§ **What is required**
Lines from the beginning of the data through the line containing "radiusclient-ng-debu..>" are to be copied exactly, with no other line included.

§ **Material provided**
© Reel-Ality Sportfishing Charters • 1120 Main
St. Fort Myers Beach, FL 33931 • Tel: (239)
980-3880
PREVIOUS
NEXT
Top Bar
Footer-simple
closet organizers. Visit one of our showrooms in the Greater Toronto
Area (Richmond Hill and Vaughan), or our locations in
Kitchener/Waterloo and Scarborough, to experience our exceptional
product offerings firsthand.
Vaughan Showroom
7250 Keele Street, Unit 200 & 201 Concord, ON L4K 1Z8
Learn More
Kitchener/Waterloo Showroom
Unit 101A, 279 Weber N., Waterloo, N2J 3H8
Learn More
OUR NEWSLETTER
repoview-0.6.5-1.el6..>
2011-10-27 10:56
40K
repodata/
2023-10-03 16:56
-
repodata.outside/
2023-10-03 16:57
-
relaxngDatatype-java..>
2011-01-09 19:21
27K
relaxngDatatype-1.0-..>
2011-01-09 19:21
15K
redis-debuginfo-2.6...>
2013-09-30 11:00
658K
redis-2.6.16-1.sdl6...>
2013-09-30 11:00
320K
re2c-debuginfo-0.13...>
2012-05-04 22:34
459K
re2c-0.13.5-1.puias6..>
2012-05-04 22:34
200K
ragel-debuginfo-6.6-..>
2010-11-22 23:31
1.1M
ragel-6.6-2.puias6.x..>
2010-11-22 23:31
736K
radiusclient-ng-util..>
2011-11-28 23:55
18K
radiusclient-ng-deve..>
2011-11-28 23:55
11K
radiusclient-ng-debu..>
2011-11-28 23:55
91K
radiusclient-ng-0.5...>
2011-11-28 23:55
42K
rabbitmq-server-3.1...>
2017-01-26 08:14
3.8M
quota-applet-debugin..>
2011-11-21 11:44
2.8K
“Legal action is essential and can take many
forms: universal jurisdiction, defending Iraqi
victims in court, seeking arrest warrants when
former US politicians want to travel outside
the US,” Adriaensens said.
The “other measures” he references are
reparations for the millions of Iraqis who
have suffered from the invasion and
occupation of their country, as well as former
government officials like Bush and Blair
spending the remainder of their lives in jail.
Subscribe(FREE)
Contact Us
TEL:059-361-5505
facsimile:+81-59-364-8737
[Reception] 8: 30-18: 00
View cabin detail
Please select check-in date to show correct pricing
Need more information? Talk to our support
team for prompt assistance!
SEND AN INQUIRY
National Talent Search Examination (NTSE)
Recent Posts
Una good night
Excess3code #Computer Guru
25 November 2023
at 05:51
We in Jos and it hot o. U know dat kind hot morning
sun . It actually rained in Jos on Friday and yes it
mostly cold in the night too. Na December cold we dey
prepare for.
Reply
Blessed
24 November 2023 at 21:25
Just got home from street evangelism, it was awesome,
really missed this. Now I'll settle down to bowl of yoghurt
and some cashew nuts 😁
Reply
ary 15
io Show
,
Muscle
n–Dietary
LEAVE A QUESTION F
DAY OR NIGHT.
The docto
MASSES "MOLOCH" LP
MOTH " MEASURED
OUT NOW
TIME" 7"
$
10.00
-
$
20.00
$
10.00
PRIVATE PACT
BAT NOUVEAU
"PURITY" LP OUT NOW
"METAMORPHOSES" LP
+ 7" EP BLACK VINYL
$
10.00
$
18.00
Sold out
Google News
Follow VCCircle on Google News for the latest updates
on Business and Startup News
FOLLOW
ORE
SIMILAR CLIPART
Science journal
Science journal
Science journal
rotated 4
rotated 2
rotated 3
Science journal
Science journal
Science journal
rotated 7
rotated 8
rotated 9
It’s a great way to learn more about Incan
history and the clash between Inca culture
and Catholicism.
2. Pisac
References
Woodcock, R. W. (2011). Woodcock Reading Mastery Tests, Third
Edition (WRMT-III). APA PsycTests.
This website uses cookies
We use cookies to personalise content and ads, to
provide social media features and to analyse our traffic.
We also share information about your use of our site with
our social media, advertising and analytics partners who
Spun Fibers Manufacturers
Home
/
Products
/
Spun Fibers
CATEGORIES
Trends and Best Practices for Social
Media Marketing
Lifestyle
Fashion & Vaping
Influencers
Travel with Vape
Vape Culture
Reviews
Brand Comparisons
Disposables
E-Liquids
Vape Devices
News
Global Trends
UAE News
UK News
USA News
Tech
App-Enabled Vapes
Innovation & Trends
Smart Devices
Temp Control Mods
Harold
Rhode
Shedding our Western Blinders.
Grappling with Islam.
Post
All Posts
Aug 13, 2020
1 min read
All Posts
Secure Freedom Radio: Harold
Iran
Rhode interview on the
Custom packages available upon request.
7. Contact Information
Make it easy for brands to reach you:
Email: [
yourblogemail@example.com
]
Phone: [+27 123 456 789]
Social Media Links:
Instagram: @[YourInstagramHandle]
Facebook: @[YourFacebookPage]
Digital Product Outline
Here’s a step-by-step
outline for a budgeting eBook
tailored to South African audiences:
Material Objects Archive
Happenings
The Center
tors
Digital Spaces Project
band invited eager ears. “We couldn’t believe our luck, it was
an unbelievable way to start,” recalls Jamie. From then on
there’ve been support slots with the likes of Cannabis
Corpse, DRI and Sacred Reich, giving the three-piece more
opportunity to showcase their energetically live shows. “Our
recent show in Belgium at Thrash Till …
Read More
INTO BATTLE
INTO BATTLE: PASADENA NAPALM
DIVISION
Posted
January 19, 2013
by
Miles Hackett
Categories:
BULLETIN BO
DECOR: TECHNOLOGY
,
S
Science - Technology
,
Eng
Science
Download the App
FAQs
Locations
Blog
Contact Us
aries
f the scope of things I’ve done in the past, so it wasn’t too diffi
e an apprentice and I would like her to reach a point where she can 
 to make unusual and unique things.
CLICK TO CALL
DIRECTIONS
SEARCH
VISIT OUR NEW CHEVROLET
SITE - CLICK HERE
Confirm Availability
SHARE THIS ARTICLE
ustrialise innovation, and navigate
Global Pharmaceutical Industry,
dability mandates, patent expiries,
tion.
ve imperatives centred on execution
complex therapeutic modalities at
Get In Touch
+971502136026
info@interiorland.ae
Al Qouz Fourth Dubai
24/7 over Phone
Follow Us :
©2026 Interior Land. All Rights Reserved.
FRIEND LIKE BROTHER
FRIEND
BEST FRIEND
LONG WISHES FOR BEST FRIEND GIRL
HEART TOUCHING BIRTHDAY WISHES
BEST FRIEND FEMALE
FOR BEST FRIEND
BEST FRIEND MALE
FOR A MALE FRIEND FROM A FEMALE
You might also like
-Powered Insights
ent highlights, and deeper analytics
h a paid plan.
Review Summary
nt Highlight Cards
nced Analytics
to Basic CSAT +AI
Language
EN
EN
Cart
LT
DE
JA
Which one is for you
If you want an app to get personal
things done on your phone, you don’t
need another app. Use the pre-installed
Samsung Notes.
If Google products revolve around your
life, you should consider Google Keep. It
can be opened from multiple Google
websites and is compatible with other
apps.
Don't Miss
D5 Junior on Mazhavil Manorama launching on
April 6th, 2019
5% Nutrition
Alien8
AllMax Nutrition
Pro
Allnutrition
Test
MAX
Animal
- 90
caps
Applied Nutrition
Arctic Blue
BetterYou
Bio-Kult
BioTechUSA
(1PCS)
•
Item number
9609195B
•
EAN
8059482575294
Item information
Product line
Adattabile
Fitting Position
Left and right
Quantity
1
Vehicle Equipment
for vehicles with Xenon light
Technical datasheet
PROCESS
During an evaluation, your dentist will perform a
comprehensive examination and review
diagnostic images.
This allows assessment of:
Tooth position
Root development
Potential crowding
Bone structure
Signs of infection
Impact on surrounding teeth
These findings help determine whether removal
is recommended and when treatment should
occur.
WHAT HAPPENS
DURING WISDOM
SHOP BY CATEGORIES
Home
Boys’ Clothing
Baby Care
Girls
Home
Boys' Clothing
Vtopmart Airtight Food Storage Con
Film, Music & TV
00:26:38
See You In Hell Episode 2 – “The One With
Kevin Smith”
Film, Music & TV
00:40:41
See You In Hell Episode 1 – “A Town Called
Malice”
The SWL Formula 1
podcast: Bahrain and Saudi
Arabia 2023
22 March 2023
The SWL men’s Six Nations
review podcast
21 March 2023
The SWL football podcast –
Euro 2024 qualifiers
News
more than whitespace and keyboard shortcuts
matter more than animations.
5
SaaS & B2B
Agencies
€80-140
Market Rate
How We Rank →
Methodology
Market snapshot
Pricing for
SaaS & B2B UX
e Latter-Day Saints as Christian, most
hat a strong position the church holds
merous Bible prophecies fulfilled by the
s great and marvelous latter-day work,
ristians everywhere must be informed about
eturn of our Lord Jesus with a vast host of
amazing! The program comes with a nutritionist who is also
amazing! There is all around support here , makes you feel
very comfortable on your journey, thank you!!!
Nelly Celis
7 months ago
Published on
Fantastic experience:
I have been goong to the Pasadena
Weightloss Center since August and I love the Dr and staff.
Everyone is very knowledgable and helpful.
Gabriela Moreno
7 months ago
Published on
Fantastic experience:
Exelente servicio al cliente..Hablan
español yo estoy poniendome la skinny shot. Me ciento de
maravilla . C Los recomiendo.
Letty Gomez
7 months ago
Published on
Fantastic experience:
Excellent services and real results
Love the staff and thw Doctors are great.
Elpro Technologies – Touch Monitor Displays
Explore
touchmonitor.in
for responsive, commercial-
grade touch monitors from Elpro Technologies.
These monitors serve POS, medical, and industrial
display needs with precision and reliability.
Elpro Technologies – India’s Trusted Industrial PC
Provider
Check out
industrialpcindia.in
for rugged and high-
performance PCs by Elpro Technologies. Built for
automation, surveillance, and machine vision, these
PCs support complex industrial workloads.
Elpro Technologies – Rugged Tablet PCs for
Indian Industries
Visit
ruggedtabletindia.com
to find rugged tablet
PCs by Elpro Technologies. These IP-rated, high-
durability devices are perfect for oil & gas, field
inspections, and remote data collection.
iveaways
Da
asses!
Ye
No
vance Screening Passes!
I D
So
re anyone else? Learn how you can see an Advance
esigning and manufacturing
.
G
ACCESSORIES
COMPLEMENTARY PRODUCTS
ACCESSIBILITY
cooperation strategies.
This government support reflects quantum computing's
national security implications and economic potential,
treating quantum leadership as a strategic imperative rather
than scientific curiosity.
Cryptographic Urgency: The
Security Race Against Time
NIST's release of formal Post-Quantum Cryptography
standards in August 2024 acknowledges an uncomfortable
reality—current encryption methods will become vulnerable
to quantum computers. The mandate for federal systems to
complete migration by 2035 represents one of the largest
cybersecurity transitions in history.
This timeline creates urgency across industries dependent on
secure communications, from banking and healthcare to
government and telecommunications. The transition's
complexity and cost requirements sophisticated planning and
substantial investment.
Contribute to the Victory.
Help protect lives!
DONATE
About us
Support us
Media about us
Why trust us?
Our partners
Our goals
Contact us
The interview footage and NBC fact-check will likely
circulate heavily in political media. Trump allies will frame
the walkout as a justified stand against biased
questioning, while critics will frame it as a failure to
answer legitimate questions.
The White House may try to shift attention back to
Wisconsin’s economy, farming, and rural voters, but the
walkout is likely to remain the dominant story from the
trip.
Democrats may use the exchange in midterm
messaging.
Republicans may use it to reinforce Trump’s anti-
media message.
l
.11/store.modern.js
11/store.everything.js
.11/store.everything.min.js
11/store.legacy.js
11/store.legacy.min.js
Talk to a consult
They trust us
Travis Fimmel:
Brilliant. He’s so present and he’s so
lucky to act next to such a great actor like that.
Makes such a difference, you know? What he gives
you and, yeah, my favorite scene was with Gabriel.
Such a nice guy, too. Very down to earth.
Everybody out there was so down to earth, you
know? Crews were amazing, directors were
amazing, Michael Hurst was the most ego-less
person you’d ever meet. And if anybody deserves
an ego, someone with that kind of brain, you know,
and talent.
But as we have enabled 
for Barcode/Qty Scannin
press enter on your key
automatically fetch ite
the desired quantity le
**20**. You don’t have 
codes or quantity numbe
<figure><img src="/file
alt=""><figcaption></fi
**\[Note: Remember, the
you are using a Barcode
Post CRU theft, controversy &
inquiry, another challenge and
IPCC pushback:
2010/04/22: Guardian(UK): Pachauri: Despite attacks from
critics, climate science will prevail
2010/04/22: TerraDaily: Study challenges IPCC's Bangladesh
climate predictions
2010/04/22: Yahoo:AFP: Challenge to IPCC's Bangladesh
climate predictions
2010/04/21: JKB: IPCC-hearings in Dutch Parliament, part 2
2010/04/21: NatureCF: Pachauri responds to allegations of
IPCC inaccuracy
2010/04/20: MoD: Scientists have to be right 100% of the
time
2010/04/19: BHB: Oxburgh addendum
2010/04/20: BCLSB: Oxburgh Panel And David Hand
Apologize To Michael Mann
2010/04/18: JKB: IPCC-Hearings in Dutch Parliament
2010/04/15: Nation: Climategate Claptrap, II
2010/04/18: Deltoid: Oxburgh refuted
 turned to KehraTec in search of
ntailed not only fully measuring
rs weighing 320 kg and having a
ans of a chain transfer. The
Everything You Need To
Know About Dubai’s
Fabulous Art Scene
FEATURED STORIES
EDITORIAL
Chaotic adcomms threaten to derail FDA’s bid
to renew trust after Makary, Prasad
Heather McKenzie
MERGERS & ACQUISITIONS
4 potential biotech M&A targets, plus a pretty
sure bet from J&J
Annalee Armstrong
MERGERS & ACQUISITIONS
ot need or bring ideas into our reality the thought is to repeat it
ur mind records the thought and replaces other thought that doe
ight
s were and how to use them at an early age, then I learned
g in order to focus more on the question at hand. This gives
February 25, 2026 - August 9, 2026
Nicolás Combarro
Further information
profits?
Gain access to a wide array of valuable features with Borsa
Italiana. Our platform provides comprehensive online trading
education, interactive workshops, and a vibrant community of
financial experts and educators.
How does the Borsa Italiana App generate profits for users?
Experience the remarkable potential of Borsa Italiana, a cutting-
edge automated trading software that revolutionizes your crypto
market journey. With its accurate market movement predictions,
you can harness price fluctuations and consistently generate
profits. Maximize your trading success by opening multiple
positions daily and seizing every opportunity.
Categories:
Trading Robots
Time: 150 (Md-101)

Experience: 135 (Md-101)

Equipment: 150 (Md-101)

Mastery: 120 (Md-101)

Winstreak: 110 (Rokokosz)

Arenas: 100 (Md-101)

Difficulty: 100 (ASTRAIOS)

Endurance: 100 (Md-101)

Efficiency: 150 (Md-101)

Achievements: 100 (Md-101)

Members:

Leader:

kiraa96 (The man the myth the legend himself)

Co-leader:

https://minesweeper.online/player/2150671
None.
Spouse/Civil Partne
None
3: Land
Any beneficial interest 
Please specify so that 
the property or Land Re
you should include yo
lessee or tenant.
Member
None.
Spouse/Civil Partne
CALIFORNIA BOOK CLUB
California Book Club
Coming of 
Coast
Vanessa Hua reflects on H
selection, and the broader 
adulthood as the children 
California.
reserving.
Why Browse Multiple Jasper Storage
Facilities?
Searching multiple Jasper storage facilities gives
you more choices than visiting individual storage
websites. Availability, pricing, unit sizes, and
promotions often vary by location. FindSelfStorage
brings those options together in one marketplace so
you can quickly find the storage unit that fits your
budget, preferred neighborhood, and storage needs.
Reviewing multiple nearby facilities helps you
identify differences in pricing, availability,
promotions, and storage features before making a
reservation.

§ **Exercise response**
© Reel-Ality Sportfishing Charters • 1120 Main
St. Fort Myers Beach, FL 33931 • Tel: (239)
980-3880
PREVIOUS
NEXT
Top Bar
Footer-simple
closet organizers. Visit one of our showrooms in the Greater Toronto
Area (Richmond Hill and Vaughan), or our locations in
Kitchener/Waterloo and Scarborough, to experience our exceptional
product offerings firsthand.
Vaughan Showroom
7250 Keele Street, Unit 200 & 201 Concord, ON L4K 1Z8
Learn More
Kitchener/Waterloo Showroom
Unit 101A, 279 Weber N., Waterloo, N2J 3H8
Learn More
OUR NEWSLETTER
repoview-0.6.5-1.el6..>
2011-10-27 10:56
40K
repodata/
2023-10-03 16:56
-
repodata.outside/
2023-10-03 16:57
-
relaxngDatatype-java..>
2011-01-09 19:21
27K
relaxngDatatype-1.0-..>
2011-01-09 19:21
15K
redis-debuginfo-2.6...>
2013-09-30 11:00
658K
redis-2.6.16-1.sdl6...>
2013-09-30 11:00
320K
re2c-debuginfo-0.13...>
2012-05-04 22:34
459K
re2c-0.13.5-1.puias6..>
2012-05-04 22:34
200K
ragel-debuginfo-6.6-..>
2010-11-22 23:31
1.1M
ragel-6.6-2.puias6.x..>
2010-11-22 23:31
736K
radiusclient-ng-util..>
2011-11-28 23:55
18K
radiusclient-ng-deve..>
2011-11-28 23:55
11K
radiusclient-ng-debu..>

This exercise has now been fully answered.